Develop and maintain a whole school culture that promotes the benefits of high attendance

Closely related to the point above is developing a culture of good attendance. This means recognising that good attendance doesn’t happen in isolation, but needs to be a central part of the school’s ethos.

This can be drawing the link between attendance and attainment, but also recognising that absence can be a symptom of other issues at home or at school, like bullying, social difficulties, safeguarding issues or neglect.

What’s critical to achieving this is making sure all staff know their roles and not just leaving it to one or two people to manage attendance. Using appropriate resources (eg pupil premium funding) to improve attendance is also important. Using this earmarked funding for something like Studybugs ensures it’s being put to good use.

Have a clear school attendance policy which all staff, pupils and parents understand

This is one that schools will almost definitely have in place anyway. But just to reiterate, this policy will clearly outline to all staff, pupils and parents the expectations of them and what the school is doing to encourage good attendance, including:

  • Start and finish times for the school day
  • Register closing times
  • Absence reporting procedure and how the school follows up on unexplained absences
  • The policy for requesting and granting leaves of absence (eg interviews, performances)
  • Name and contact details of your Senior Attendance Champion
  • Contact details for day-to-day attendance conversations (eg office, form tutor)
  • Details for more in-depth conversations about attendance (eg head of year or key stage)
  • How the school is promoting good attendance
  • The school’s strategy for targeting attendance improvement efforts for those who need it most
  • The school’s strategy for reducing persistent and severe absence, including access to wider support services
  • Details of the National Framework for Penalty Notices

Accurately complete admission and attendance registers and follow up absence daily

The law requires all schools to keep accurate, electronic admissions and attendance registers. There are also new attendance codes that schools are expected to use (see our handy, printable guide to the new codes and their uses).

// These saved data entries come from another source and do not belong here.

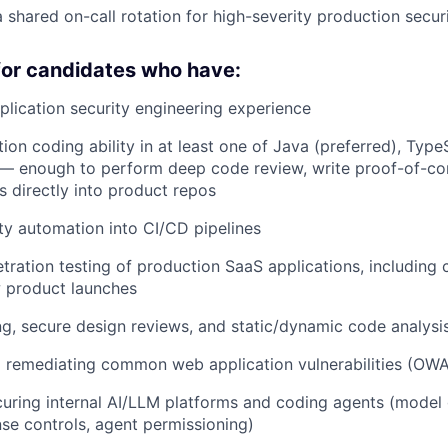
a shared on-call rotation for high-severity production secur
for candidates who have:
plication security engineering experience
ion coding ability in at least one of Java (preferred), Type
— enough to perform deep code review, write proof-of-con
s directly into product repos
ity automation into CI/CD pipelines
ration testing of production SaaS applications, including 
 product launches
g, secure design reviews, and static/dynamic code analys
d remediating common web application vulnerabilities (OW
uring internal AI/LLM platforms and coding agents (model
e controls, agent permissioning)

Having robust processes for following up on absences and poor punctuality is essential. For example, Studybugs parent alerts automatically chase absences each day.

Spotting patterns and intervening early is an effective way to stop pupils from sliding into poor attendance habits. Schools are asked to make efforts to put this in terms families can understand (time missed, impact on learning, etc.).

Schools are also expected to regularly update parents with their children’s attendance, paying particular attention to those at risk of becoming persistently absent. If pupils do become persistently absent, plans need to be put in place to improve their attendance.

Regularly monitor and analyse attendance and absence data to identify pupils or cohorts that require support and put effective strategies in place

To stop poor attendance becoming a habit, schools should place a particular emphasis on prevention and early intervention. This includes monitoring and analysing weekly attendance patterns and trends for individuals, year groups and cohorts. This information should be shared with relevant tutors, heads of year/key stage and not just be the responsibility of your Attendance Officer or any one staff member.

You’re also expected to thoroughly analyse half-termly, termly and yearly data, looking at uses of certain codes and days of poor attendance. This will allow you to measure the impact of school-wide policies and identify individuals who need more support. Studybugs Assistant can give you the information you need here. Try typing “show me a breakdown of absences for the year to date” or another timeframe.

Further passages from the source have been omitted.